* _Data extracts_:
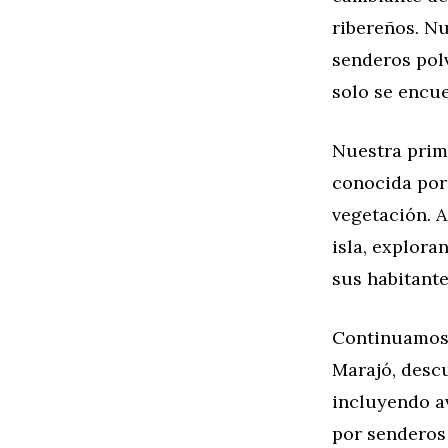
ribereños. Nu
senderos polv
solo se encue
Nuestra prime
conocida por
vegetación. A
isla, explora
sus habitante
Continuamos 
Marajó, descu
incluyendo a
por senderos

* _Exercise goal_: Print exactly the lines that run from the line containing "Nuestra prime" to the end of the data, both ends included.

* _Answer box_:
Nuestra prime
conocida por
vegetación. A
isla, explora
sus habitante
Continuamos 
Marajó, descu
incluyendo a
por senderos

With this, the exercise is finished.